Robert was driven onto his heels by the swift alteration in the king’s mood. “My lord, I have been a loyal vassal—”
“Loyal to my overly generous purse!” Longshanks shouted so shrilly that his hounds sprawled near the hearth erupted with howling. He contemptuously surveyed the slump-shouldered Scots. “He who rids himself of shit does good business.”
A wave of muttering rippled through the scowling Scots.
Seeing the Competitor baring his toothless gums in a half-snarl, the king settled into his chair and ordered old Bruce to the base of the dais. “I shall hear it from you first, Lord Annandale.”
Robert tried to mitigate the king’s ire by stepping in front of his grandfather, but Clifford forced the Competitor to the fore. Shaking with the palsy, old Bruce shuffled pitifully to the dais, begrudged a difficult collapse to his knee, and mumbled the oath. Having swallowed his enforced dose of shame, he glared his grandsons to their prostrations.
Robert was the last to descend.
The English barons eased their martial stances, placated with this, the most significant of the many debasements that would follow that morning.

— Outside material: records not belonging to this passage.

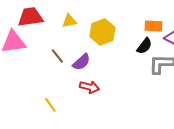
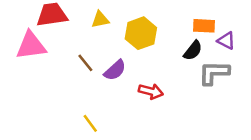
red arrow: (89, 87) -> (151, 91), moved
yellow line: (50, 105) -> (90, 123), moved

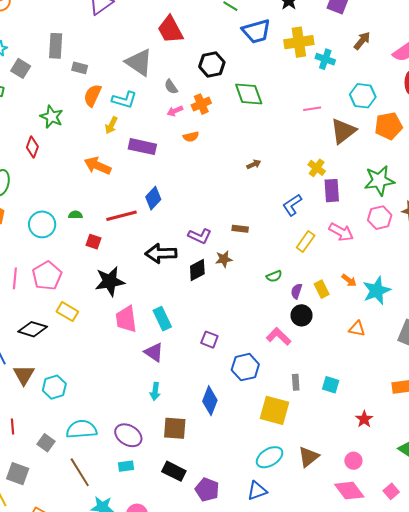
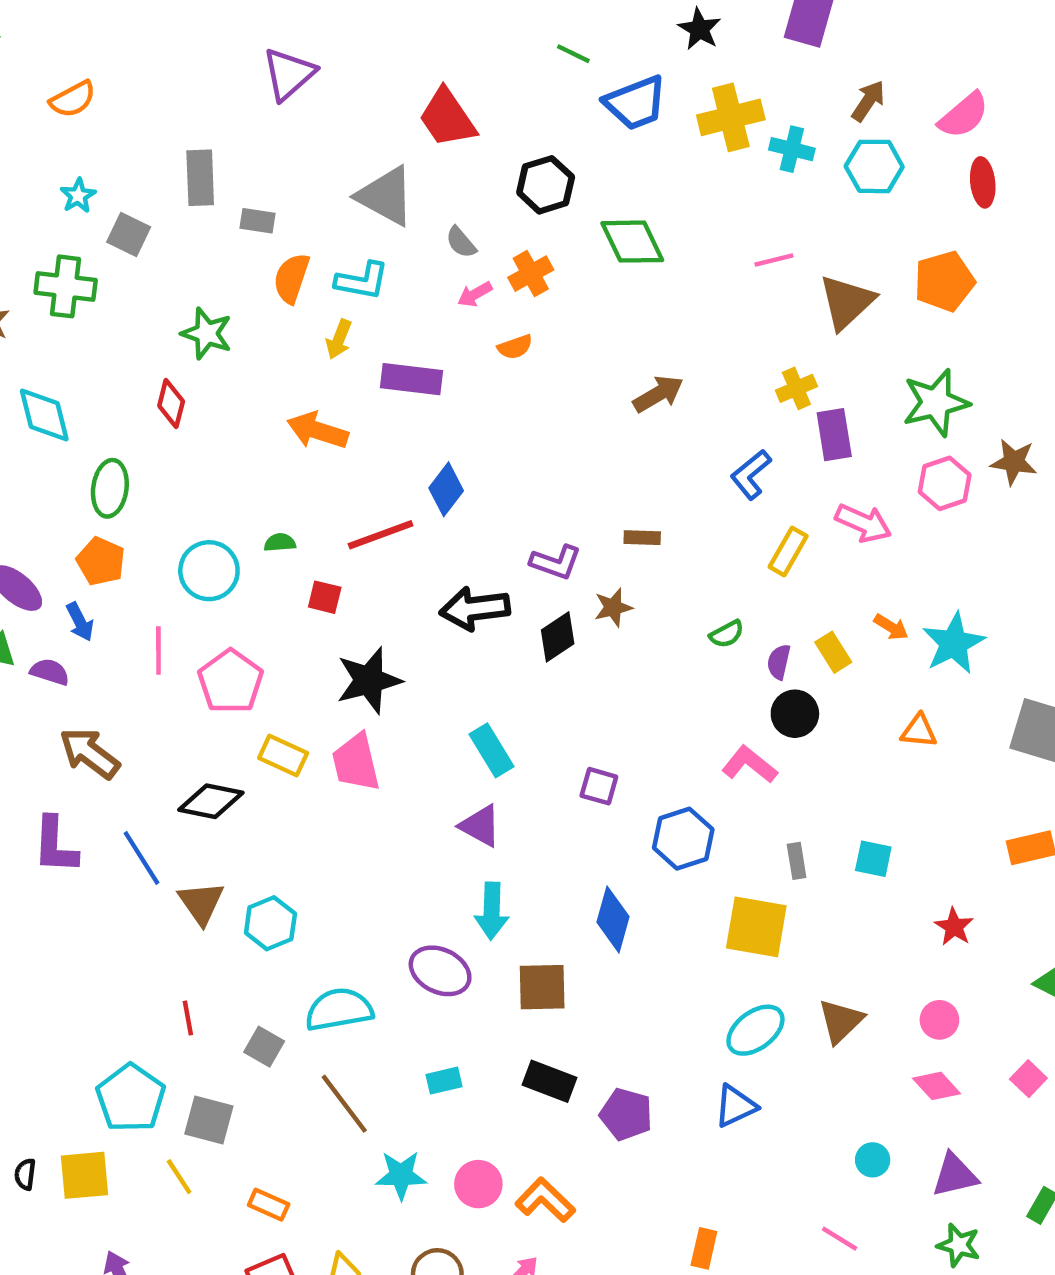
cyan hexagon: (363, 96) -> (874, 166), moved
brown arrow: (254, 164) -> (658, 394), size x1.6
yellow cross: (317, 168) -> (796, 388), turned 36
pink line: (15, 278) -> (158, 650), moved
pink trapezoid: (126, 319) -> (356, 762), moved
cyan arrow: (155, 391) -> (492, 911), size x1.4
purple ellipse: (128, 435) -> (440, 971), moved
pink diamond: (349, 491) -> (937, 1086), size x0.7

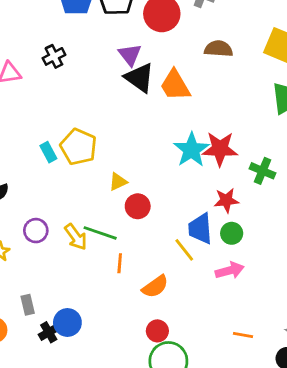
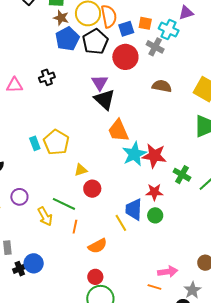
orange trapezoid: (175, 85) -> (118, 131), moved
yellow arrow: (76, 237) -> (45, 216), moved
pink arrow: (230, 270) -> (168, 272), moved

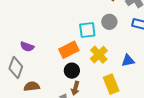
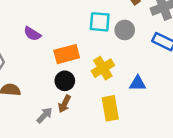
cyan square: (87, 30) -> (100, 22), moved
purple semicircle: (27, 47) -> (32, 34), moved

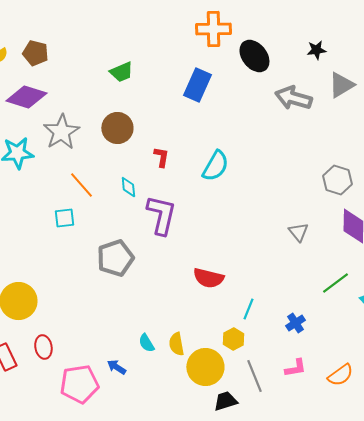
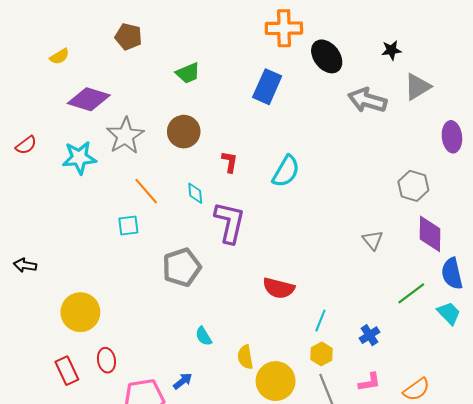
brown pentagon: (35, 53) -> (128, 37), moved
yellow hexagon: (233, 339) -> (321, 354), moved
cyan semicircle: (146, 343) -> (204, 336), moved
blue arrow: (116, 367) -> (183, 381), turned 108

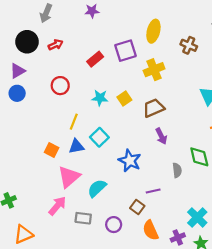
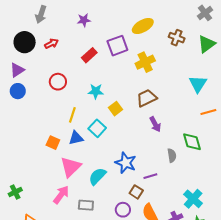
purple star: (92, 11) -> (84, 20), moved
yellow ellipse: (153, 31) -> (143, 26), turned 50
yellow square: (124, 98) -> (115, 109), moved
blue star: (130, 161) -> (126, 163), moved
purple circle: (114, 225) -> (123, 210), moved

The Earl of Gloucester, cousin to the Bruces, assisted the Competitor back to his feet. Deprived of his dream to become king of Scotland, the Bruce patriarch could only offer him a browbeaten nod in gratitude for the kindness.
Amused by their groveling prostrations, Longshanks turned next to Red Comyn. “You should be quite accomplished at this exercise, Comyn. God knows, you’ve practiced giving oath to me so many times, we’ve lost count.”
The chieftain, still woozy from Clifford’s blow, stumbled to his knees. “My lord, as always, the Comyns shall keep true with you. May I present my son, the Lord of Badendoch, and my nephew, the Lord of Buchan.”
While Tabhann and Cam mealy-mouthed their oaths, Longshanks squinted beyond their shoulders and found Belle still standing. Seeing her shove away Red’s hand when he tried to pull her down, the king mulled this rare demonstration of defiance. “Your men have barked, Comyn. It seems your women will not. I’m not surprised. My houndsmen tell me the orneriest bitches always mate with the puniest males. A law of nature.”
Red labored under the delusion that Belle, not he, had been insulted. “You will remember her, my lord. At your behest, she is the wife of my nephew.”
“Her father’s skull still hangs from Stirling Bridge,” Clifford reminded the king. “The son of MacDuff continues to prosecute his banditry in the Selkirk.”
Longshanks did not receive the reaction that he had expected from the mention of Ian MacDuff’s death. Instead, he found Belle distracted by the block of limestone resting below his feet. “Do you recognize it, my lady?”
“No, my lord.”
“Of course not. What was I thinking, asking such a question? Your crass traditions denied you the right to remain in its presence. I am your liberator. Gaze on it to your heart’s desire. I believe you call it your Stone of Destiny.”
Belle stared dumbfounded at the crude lump. Iron rings had been driven into its sides so that it could be carried like a lump of rock salt. Could this disappointing chunk of common quarry truly be the Stone of Miracles? When it slowly dawned on her what base treatment it had suffered in captivity, she stumbled from faintness and nearly fell.